PROBLEM DESCRIPTION ::
Write out every single entry exactly.
*** Opening EXERCISE INPUT ***
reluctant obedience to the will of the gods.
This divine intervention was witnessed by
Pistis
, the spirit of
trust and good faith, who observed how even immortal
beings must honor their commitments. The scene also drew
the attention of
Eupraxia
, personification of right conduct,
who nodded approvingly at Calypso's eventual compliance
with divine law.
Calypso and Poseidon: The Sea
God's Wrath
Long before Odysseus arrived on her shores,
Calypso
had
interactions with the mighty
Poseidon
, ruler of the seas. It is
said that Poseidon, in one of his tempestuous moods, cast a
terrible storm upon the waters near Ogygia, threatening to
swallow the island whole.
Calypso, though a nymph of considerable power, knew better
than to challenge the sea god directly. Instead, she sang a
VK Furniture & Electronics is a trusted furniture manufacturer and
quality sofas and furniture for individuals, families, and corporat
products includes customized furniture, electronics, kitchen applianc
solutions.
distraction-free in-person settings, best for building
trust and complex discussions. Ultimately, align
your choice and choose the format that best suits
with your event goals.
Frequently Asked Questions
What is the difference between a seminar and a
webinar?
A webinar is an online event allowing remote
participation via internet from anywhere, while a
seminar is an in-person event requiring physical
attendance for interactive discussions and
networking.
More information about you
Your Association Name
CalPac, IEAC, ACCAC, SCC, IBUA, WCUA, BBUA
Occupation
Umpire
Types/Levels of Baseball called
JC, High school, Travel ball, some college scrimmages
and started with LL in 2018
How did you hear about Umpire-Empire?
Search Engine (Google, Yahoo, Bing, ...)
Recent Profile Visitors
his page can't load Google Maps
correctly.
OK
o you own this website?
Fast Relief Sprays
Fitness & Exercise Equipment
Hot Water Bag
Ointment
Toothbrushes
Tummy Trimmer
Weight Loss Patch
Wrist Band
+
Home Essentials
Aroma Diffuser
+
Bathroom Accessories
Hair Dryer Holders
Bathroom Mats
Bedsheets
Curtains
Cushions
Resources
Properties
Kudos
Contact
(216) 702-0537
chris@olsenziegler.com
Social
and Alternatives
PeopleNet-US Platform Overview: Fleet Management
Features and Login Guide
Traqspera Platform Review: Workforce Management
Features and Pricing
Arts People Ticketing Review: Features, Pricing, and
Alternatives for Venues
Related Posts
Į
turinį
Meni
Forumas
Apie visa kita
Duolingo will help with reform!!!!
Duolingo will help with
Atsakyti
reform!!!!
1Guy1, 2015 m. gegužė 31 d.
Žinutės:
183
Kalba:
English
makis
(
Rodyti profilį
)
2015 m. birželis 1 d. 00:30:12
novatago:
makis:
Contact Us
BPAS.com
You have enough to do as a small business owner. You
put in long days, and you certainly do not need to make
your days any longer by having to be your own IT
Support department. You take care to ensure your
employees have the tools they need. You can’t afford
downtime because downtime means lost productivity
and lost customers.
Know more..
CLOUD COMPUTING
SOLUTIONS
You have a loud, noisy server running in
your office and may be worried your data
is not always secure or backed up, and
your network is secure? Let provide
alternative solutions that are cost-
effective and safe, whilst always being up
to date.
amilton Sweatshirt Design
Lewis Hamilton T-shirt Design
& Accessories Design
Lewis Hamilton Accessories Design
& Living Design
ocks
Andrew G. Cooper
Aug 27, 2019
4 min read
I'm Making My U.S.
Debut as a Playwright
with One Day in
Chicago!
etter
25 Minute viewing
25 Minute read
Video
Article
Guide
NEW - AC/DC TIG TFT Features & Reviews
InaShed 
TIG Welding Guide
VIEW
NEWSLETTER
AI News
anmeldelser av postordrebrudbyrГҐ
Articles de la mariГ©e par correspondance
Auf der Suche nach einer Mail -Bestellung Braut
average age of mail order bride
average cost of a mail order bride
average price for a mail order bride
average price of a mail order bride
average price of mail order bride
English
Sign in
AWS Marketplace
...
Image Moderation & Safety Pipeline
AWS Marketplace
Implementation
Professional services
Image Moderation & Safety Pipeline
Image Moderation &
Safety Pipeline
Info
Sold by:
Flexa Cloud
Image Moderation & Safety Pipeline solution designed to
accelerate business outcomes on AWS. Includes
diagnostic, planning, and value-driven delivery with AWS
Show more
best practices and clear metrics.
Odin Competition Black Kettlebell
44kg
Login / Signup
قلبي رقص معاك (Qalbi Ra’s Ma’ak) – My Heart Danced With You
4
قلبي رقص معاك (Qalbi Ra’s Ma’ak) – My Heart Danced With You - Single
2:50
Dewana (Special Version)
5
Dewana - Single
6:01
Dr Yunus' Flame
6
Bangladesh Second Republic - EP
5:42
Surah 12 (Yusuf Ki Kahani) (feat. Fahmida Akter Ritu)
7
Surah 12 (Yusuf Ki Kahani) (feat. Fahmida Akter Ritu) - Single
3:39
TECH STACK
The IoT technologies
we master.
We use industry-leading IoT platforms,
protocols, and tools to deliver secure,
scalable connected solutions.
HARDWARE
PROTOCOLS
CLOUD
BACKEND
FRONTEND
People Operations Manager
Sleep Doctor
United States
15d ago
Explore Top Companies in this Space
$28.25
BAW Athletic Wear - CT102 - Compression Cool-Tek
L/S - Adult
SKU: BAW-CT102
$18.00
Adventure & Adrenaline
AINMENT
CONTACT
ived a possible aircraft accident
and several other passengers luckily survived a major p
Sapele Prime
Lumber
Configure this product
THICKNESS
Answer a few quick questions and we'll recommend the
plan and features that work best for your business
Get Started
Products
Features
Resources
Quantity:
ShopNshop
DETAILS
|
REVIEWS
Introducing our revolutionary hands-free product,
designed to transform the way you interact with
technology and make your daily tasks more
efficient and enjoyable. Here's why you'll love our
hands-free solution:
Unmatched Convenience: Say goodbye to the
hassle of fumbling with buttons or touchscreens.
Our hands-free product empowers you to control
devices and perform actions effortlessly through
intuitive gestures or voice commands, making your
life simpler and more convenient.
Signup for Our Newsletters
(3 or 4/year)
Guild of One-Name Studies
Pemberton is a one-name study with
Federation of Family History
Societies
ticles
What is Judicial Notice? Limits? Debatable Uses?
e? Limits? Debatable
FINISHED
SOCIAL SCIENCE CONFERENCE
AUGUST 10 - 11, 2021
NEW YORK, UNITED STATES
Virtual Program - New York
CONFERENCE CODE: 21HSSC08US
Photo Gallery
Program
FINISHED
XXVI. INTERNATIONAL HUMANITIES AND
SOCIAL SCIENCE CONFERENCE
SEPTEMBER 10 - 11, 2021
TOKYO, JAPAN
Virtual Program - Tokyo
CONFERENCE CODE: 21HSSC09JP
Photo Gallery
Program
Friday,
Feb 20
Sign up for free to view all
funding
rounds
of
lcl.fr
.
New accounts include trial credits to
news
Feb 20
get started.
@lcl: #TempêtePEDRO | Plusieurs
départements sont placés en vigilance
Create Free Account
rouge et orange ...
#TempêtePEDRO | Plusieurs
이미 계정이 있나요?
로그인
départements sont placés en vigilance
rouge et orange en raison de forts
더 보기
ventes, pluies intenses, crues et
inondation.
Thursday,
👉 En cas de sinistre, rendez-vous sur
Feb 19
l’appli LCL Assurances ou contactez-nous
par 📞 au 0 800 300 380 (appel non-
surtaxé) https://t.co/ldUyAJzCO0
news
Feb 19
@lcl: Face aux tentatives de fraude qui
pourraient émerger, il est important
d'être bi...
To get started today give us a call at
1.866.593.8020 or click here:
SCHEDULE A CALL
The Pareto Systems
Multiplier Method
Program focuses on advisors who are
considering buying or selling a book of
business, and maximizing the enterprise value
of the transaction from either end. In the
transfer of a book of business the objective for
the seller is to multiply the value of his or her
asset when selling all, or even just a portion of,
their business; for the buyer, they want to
*** Closing EXERCISE INPUT ***
ANSWER SECTION ::
reluctant obedience to the will of the gods.
This divine intervention was witnessed by
Pistis
, the spirit of
trust and good faith, who observed how even immortal
beings must honor their commitments. The scene also drew
the attention of
Eupraxia
, personification of right conduct,
who nodded approvingly at Calypso's eventual compliance
with divine law.
Calypso and Poseidon: The Sea
God's Wrath
Long before Odysseus arrived on her shores,
Calypso
had
interactions with the mighty
Poseidon
, ruler of the seas. It is
said that Poseidon, in one of his tempestuous moods, cast a
terrible storm upon the waters near Ogygia, threatening to
swallow the island whole.
Calypso, though a nymph of considerable power, knew better
than to challenge the sea god directly. Instead, she sang a
VK Furniture & Electronics is a trusted furniture manufacturer and
quality sofas and furniture for individuals, families, and corporat
products includes customized furniture, electronics, kitchen applianc
solutions.
distraction-free in-person settings, best for building
trust and complex discussions. Ultimately, align
your choice and choose the format that best suits
with your event goals.
Frequently Asked Questions
What is the difference between a seminar and a
webinar?
A webinar is an online event allowing remote
participation via internet from anywhere, while a
seminar is an in-person event requiring physical
attendance for interactive discussions and
networking.
More information about you
Your Association Name
CalPac, IEAC, ACCAC, SCC, IBUA, WCUA, BBUA
Occupation
Umpire
Types/Levels of Baseball called
JC, High school, Travel ball, some college scrimmages
and started with LL in 2018
How did you hear about Umpire-Empire?
Search Engine (Google, Yahoo, Bing, ...)
Recent Profile Visitors
his page can't load Google Maps
correctly.
OK
o you own this website?
Fast Relief Sprays
Fitness & Exercise Equipment
Hot Water Bag
Ointment
Toothbrushes
Tummy Trimmer
Weight Loss Patch
Wrist Band
+
Home Essentials
Aroma Diffuser
+
Bathroom Accessories
Hair Dryer Holders
Bathroom Mats
Bedsheets
Curtains
Cushions
Resources
Properties
Kudos
Contact
(216) 702-0537
chris@olsenziegler.com
Social
and Alternatives
PeopleNet-US Platform Overview: Fleet Management
Features and Login Guide
Traqspera Platform Review: Workforce Management
Features and Pricing
Arts People Ticketing Review: Features, Pricing, and
Alternatives for Venues
Related Posts
Į
turinį
Meni
Forumas
Apie visa kita
Duolingo will help with reform!!!!
Duolingo will help with
Atsakyti
reform!!!!
1Guy1, 2015 m. gegužė 31 d.
Žinutės:
183
Kalba:
English
makis
(
Rodyti profilį
)
2015 m. birželis 1 d. 00:30:12
novatago:
makis:
Contact Us
BPAS.com
You have enough to do as a small business owner. You
put in long days, and you certainly do not need to make
your days any longer by having to be your own IT
Support department. You take care to ensure your
employees have the tools they need. You can’t afford
downtime because downtime means lost productivity
and lost customers.
Know more..
CLOUD COMPUTING
SOLUTIONS
You have a loud, noisy server running in
your office and may be worried your data
is not always secure or backed up, and
your network is secure? Let provide
alternative solutions that are cost-
effective and safe, whilst always being up
to date.
amilton Sweatshirt Design
Lewis Hamilton T-shirt Design
& Accessories Design
Lewis Hamilton Accessories Design
& Living Design
ocks
Andrew G. Cooper
Aug 27, 2019
4 min read
I'm Making My U.S.
Debut as a Playwright
with One Day in
Chicago!
etter
25 Minute viewing
25 Minute read
Video
Article
Guide
NEW - AC/DC TIG TFT Features & Reviews
InaShed 
TIG Welding Guide
VIEW
NEWSLETTER
AI News
anmeldelser av postordrebrudbyrГҐ
Articles de la mariГ©e par correspondance
Auf der Suche nach einer Mail -Bestellung Braut
average age of mail order bride
average cost of a mail order bride
average price for a mail order bride
average price of a mail order bride
average price of mail order bride
English
Sign in
AWS Marketplace
...
Image Moderation & Safety Pipeline
AWS Marketplace
Implementation
Professional services
Image Moderation & Safety Pipeline
Image Moderation &
Safety Pipeline
Info
Sold by:
Flexa Cloud
Image Moderation & Safety Pipeline solution designed to
accelerate business outcomes on AWS. Includes
diagnostic, planning, and value-driven delivery with AWS
Show more
best practices and clear metrics.
Odin Competition Black Kettlebell
44kg
Login / Signup
قلبي رقص معاك (Qalbi Ra’s Ma’ak) – My Heart Danced With You
4
قلبي رقص معاك (Qalbi Ra’s Ma’ak) – My Heart Danced With You - Single
2:50
Dewana (Special Version)
5
Dewana - Single
6:01
Dr Yunus' Flame
6
Bangladesh Second Republic - EP
5:42
Surah 12 (Yusuf Ki Kahani) (feat. Fahmida Akter Ritu)
7
Surah 12 (Yusuf Ki Kahani) (feat. Fahmida Akter Ritu) - Single
3:39
TECH STACK
The IoT technologies
we master.
We use industry-leading IoT platforms,
protocols, and tools to deliver secure,
scalable connected solutions.
HARDWARE
PROTOCOLS
CLOUD
BACKEND
FRONTEND
People Operations Manager
Sleep Doctor
United States
15d ago
Explore Top Companies in this Space
$28.25
BAW Athletic Wear - CT102 - Compression Cool-Tek
L/S - Adult
SKU: BAW-CT102
$18.00
Adventure & Adrenaline
AINMENT
CONTACT
ived a possible aircraft accident
and several other passengers luckily survived a major p
Sapele Prime
Lumber
Configure this product
THICKNESS
Answer a few quick questions and we'll recommend the
plan and features that work best for your business
Get Started
Products
Features
Resources
Quantity:
ShopNshop
DETAILS
|
REVIEWS
Introducing our revolutionary hands-free product,
designed to transform the way you interact with
technology and make your daily tasks more
efficient and enjoyable. Here's why you'll love our
hands-free solution:
Unmatched Convenience: Say goodbye to the
hassle of fumbling with buttons or touchscreens.
Our hands-free product empowers you to control
devices and perform actions effortlessly through
intuitive gestures or voice commands, making your
life simpler and more convenient.
Signup for Our Newsletters
(3 or 4/year)
Guild of One-Name Studies
Pemberton is a one-name study with
Federation of Family History
Societies
ticles
What is Judicial Notice? Limits? Debatable Uses?
e? Limits? Debatable
FINISHED
SOCIAL SCIENCE CONFERENCE
AUGUST 10 - 11, 2021
NEW YORK, UNITED STATES
Virtual Program - New York
CONFERENCE CODE: 21HSSC08US
Photo Gallery
Program
FINISHED
XXVI. INTERNATIONAL HUMANITIES AND
SOCIAL SCIENCE CONFERENCE
SEPTEMBER 10 - 11, 2021
TOKYO, JAPAN
Virtual Program - Tokyo
CONFERENCE CODE: 21HSSC09JP
Photo Gallery
Program
Friday,
Feb 20
Sign up for free to view all
funding
rounds
of
lcl.fr
.
New accounts include trial credits to
news
Feb 20
get started.
@lcl: #TempêtePEDRO | Plusieurs
départements sont placés en vigilance
Create Free Account
rouge et orange ...
#TempêtePEDRO | Plusieurs
이미 계정이 있나요?
로그인
départements sont placés en vigilance
rouge et orange en raison de forts
더 보기
ventes, pluies intenses, crues et
inondation.
Thursday,
👉 En cas de sinistre, rendez-vous sur
Feb 19
l’appli LCL Assurances ou contactez-nous
par 📞 au 0 800 300 380 (appel non-
surtaxé) https://t.co/ldUyAJzCO0
news
Feb 19
@lcl: Face aux tentatives de fraude qui
pourraient émerger, il est important
d'être bi...
To get started today give us a call at
1.866.593.8020 or click here:
SCHEDULE A CALL
The Pareto Systems
Multiplier Method
Program focuses on advisors who are
considering buying or selling a book of
business, and maximizing the enterprise value
of the transaction from either end. In the
transfer of a book of business the objective for
the seller is to multiply the value of his or her
asset when selling all, or even just a portion of,
their business; for the buyer, they want to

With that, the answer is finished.